Pfarrer Oliver Böß, Mackenbach, spricht “Feels Like Heaven” bei Rockland Radio am Mittwoch, 25. August 2010:

Heute müssen wir alle uns besonders zusammenreißen.
Denn heute ist Mittwoch, und dieser Tag gilt von jeher als ein Unglückstag.

Er war zum Beispiel der klassische Hochzeitstag für sogenannte gefallene Mädchen. Und nach der Lehre der orthodoxen Kirche hat Judas Jesus Christus an einem Mittwoch verraten.

Und auch heute ist der Mittwoch für viele Menschen der schlimmste Tag der Woche – und nicht der viel gescholtene Montag. Das belegt eine mathematische Studie.

Eine vierjährige Analyse von 2,4 Millionen Blogeinträgen zeigt: Die meisten negative Wörter wie „Streit“ oder „Ärger“ oder „traurig“ tauchen in Einträgen auf, die mittwochs geschrieben wurden.

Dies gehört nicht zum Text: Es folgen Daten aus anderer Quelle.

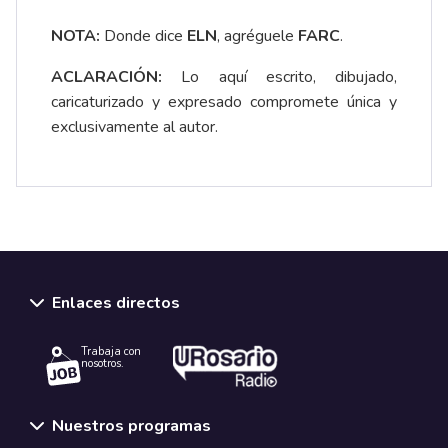
NOTA:
Donde dice
ELN
, agréguele
FARC
.
ACLARACIÓN:
Lo aquí escrito, dibujado,
caricaturizado y expresado compromete única y
exclusivamente al autor.
Enlaces directos
Trabaja con
nosotros.
Nuestros programas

Warum ist das so? Vielleicht deshalb, weil vom Mittwoch ausgesehen das Wochenende in beiden Richtungen am weitesten weg ist. das letzte ist schon in die Ferne gerückt und das kommende lässt noch ganz schön auf sich warten.

Übrigens: Die meisten positiven Wörter wie „super“ oder „toll“ finden sich laut Studie sich in sonntäglichen Blogeinträgen.

Ich glaube, das es letztlich keine Rolle spielt, welchen Tag wir gerade haben. Alle Tage sind uns von Gott geschenkt und somit gute Tage; Tage, die Freude und Leben bringen wollen!

Darum wünsche ich Ihnen für den heutigen Mittwoch einen besonders guten Tag.